What you have to do:
Which lines in the records below mention the word "from"? Copy each one out.

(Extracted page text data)
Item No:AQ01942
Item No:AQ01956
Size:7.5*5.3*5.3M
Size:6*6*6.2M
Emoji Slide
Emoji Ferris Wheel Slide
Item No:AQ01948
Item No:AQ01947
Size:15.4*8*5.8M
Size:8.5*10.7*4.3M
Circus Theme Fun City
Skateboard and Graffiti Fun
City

==

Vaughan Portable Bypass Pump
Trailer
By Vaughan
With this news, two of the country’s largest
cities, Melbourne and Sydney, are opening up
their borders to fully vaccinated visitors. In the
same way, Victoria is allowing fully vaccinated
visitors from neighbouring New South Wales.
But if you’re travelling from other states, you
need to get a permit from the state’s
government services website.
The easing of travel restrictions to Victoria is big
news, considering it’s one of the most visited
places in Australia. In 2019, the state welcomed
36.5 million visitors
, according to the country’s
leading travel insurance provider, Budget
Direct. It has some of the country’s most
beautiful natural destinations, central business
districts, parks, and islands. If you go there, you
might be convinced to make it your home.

---

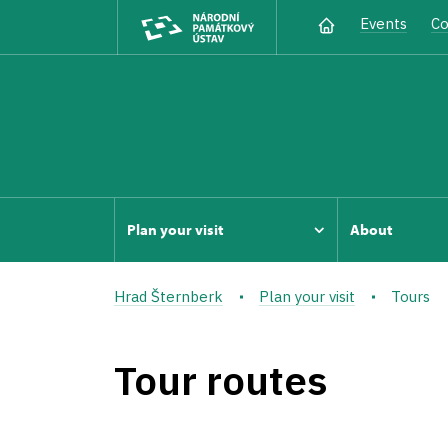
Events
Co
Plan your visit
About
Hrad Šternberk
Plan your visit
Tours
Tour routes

Solution:
visitors from neighbouring New South Wales.
But if you’re travelling from other states, you
need to get a permit from the state’s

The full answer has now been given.